Source: live debugging session with HAR captures
Reported by: @i-trytoohard
Date: 2026-05-15
Analyzed against: 7d324b53 (origin/main HEAD)
AO version: 0.9.0 (PR #1849 / fix-1848 dist swapped — bug independent of this swap)
Environment: macOS, Node 25.9.0, Chromium-based browser
Confidence: High — root cause directly observed in two HAR captures + cross-traced to source.

What two HARs revealed

SUCCESS load (eventually rendered)

72 entries total
  /api/sessions/ao-187 calls : 19  (3 client-aborted, 16 succeeded)
  /api/sessions?fresh=true   : 14  (12 client-aborted, 2 succeeded)
  total wall time           : 212.3s of request time

FAILED load (error rendered)

38 entries total
  /api/sessions/ao-187 calls : 5  (5/5 client-aborted)
  /api/sessions?fresh=true   : 9  (9/9 client-aborted)
  total wall time           : 179.4s of request time

In both loads, all status=0 aborts have blocked ≈ deadline:

  • /api/sessions/ao-187: blocked=8001-8140ms → matches SESSION_FETCH_TIMEOUT_MS=8000
  • /api/sessions?fresh=true: blocked=5000-6002ms → matches PROJECT_SIDEBAR_FETCH_TIMEOUT_MS=5000

So the timeouts are client-side (AbortController), not server unresponsiveness. Browsers cap HTTP/1.1 same-origin connections at 6. The 6 slots are pinned, queued requests time out, page bails.

Root cause (multi-layer)

Layer 1 — 5 RSC project prefetches pin 5/6 connection slots

The session-detail page's sidebar renders <Link prefetch> (Next.js default) for every registered project in the sidebar:

  • /projects/integrator?_rsc=10mlo
  • /projects/workos?_rsc=10mlo
  • /projects/agent-orchestrator?_rsc=10mlo
  • /projects/mercury_8c1e44e68c?_rsc=10mlo
  • /projects/eng-hiring_dd1da96287?_rsc=10mlo

These fire concurrently on mount and each take 1.3–7.3 seconds to complete because the server-side rendering of each project tree calls into enrichSessionsMetadata → agent plugin's getActivityStatefindClaudeProcess/findCodexProcessps -eo pid,tty,args (the slow path partially mitigated by #1838 but still ≥200ms each).

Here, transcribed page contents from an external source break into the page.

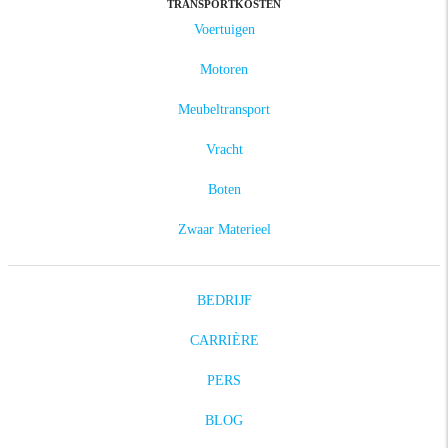
TRANSPORTKOSTEN
Voertuigen
Motoren
Meubeltransport
Vracht
Boten
Zwaar Materieel
BEDRIJF
CARRIÈRE
PERS
BLOG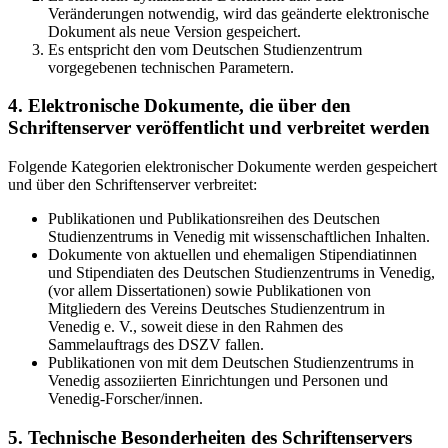
Veränderungen notwendig, wird das geänderte elektronische
Dokument als neue Version gespeichert.
Es entspricht den vom Deutschen Studienzentrum
vorgegebenen technischen Parametern.
4. Elektronische Dokumente, die über den
Schriftenserver veröffentlicht und verbreitet werden
Folgende Kategorien elektronischer Dokumente werden gespeichert
und über den Schriftenserver verbreitet:
Publikationen und Publikationsreihen des Deutschen
Studienzentrums in Venedig mit wissenschaftlichen Inhalten.
Dokumente von aktuellen und ehemaligen Stipendiatinnen
und Stipendiaten des Deutschen Studienzentrums in Venedig,
(vor allem Dissertationen) sowie Publikationen von
Mitgliedern des Vereins Deutsches Studienzentrum in
Venedig e. V., soweit diese in den Rahmen des
Sammelauftrags des DSZV fallen.
Publikationen von mit dem Deutschen Studienzentrums in
Venedig assoziierten Einrichtungen und Personen und
Venedig-Forscher/innen.
5. Technische Besonderheiten des Schriftenservers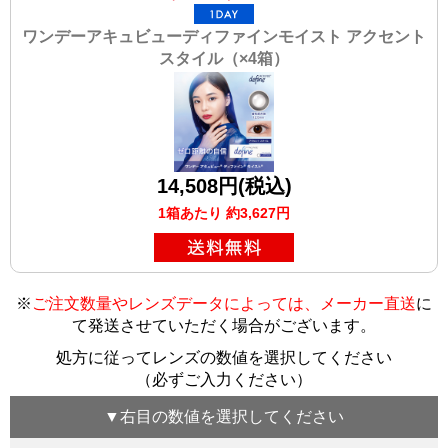
ワンデーアキュビューディファインモイスト アクセント
スタイル（×4箱）
14,508円(税込)
1箱あたり 約3,627円
※
ご注文数量やレンズデータによっては、メーカー直送
に
て発送させていただく場合がございます
。
処方に従ってレンズの数値を選択してください
（必ずご入力ください）
▼
右目
の数値を選択してください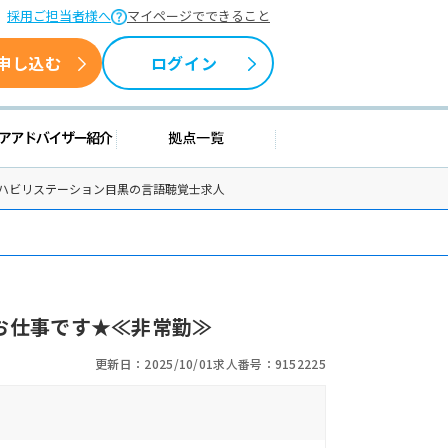
採用ご担当者様へ
マイページでできること
申し込む
ログイン
援情報
キャリアアドバイザー紹介
拠点一覧
リハビリステーション目黒の言語聴覚士求人
お仕事です★≪非常勤≫
更新日：2025/10/01
求人番号：9152225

Layer 2 — /mux WebSocket pins 1 more slot

The mux upgrade in the same HAR (status=101, time=55-74 seconds) pins 1 connection for its entire lifetime. Combined with Layer 1, 6/6 connection slots are now occupied.

Layer 3 — API requests queue behind them and hit deadlines

/api/sessions/<id> and /api/sessions?fresh=true get queued. After 8000ms / 5000ms they hit their AbortController deadlines and abort.

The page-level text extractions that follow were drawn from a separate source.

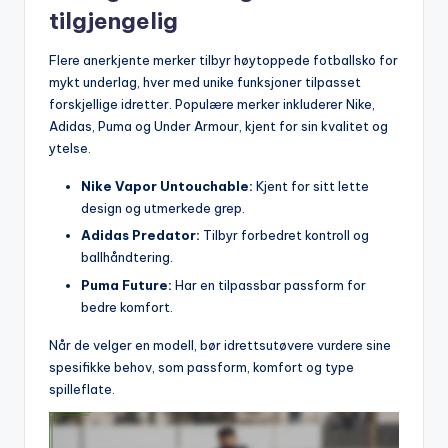
tilgjengelig
Flere anerkjente merker tilbyr høytoppede fotballsko for
mykt underlag, hver med unike funksjoner tilpasset
forskjellige idretter. Populære merker inkluderer Nike,
Adidas, Puma og Under Armour, kjent for sin kvalitet og
ytelse.
Nike Vapor Untouchable:
Kjent for sitt lette
design og utmerkede grep.
Adidas Predator:
Tilbyr forbedret kontroll og
ballhåndtering.
Puma Future:
Har en tilpassbar passform for
bedre komfort.
Når de velger en modell, bør idrettsutøvere vurdere sine
spesifikke behov, som passform, komfort og type
spilleflate.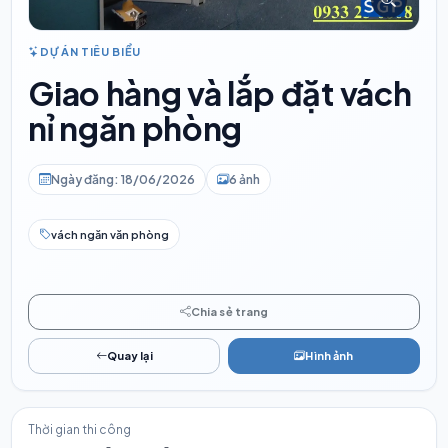
DỰ ÁN TIÊU BIỂU
Giao hàng và lắp đặt vách
nỉ ngăn phòng
Ngày đăng: 18/06/2026
6 ảnh
vách ngăn văn phòng
Chia sẻ trang
Quay lại
Hình ảnh
Thời gian thi công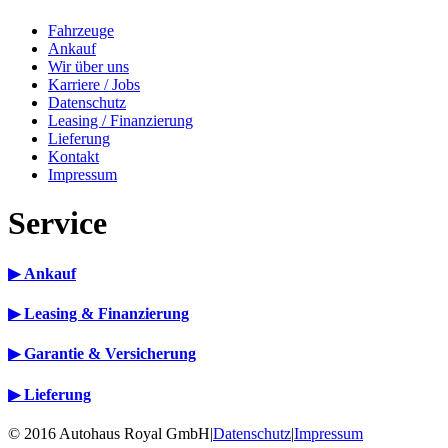
Fahrzeuge
Ankauf
Wir über uns
Karriere / Jobs
Datenschutz
Leasing / Finanzierung
Lieferung
Kontakt
Impressum
Service
▶ Ankauf
▶ Leasing & Finanzierung
▶ Garantie & Versicherung
▶ Lieferung
©
2016
Autohaus Royal GmbH
|
Datenschutz
|
Impressum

Layer 4 — fresh=true cascade compounds

useSessionEvents.scheduleRefresh() (packages/web/src/hooks/useSessionEvents.ts) fires /api/sessions?fresh=true on cadence (every 30s and on membership change). The HARs show 9 of these in the failed load — none with backoff or coordination. Each one would have triggered a full re-probe of all sessions server-side.

Layer 5 — First timeout becomes terminal UI state

packages/web/src/app/sessions/[id]/page.tsx:531:

setRouteError(err instanceof Error ? err : new Error("Failed to load session"));

One AbortError → terminal error UI. No retry-with-backoff. Yet the SUCCESS HAR shows successful fetches in later entries (#41, 43, 44, 47, 54, 55, 57, 60, 61, 63, 65, 69, 71) — data would have arrived if the page weren't locked in error state.

File:line references

What Where
Client timeout constants packages/web/src/app/sessions/[id]/page.tsx:86-88 (SESSION_FETCH_TIMEOUT_MS=8000, PROJECT_SIDEBAR_FETCH_TIMEOUT_MS=5000, PROJECTS_FETCH_TIMEOUT_MS=5000)
First-failure-fatal packages/web/src/app/sessions/[id]/page.tsx:531 setRouteError(...)
Mount-time session fetch packages/web/src/app/sessions/[id]/page.tsx:505
HTTP refresh that contends with mux packages/web/src/hooks/useSessionEvents.ts:scheduleRefresh()
Server-side enrichment path packages/web/src/app/api/sessions/[id]/route.tsenrichSessionsMetadata() → agent plugin probe
RSC prefetch in sidebar packages/web/src/components/ProjectSidebar.tsx<Link> defaults to prefetch={true}

Reproduction

  1. Have several projects registered (5+ to saturate the 6-slot pool reliably).
  2. Have several running sessions (ao spawn 5-10).
  3. From the dashboard, click any session to navigate to /projects/<projectId>/sessions/<id>.
  4. Observe (with DevTools Network panel open): 5 RSC prefetches fire, sit at varying blocked=X times; session and sidebar fetches queue behind them.
  5. Every few attempts the page shows the "Failed to load session" error; refreshing might succeed depending on probe timing.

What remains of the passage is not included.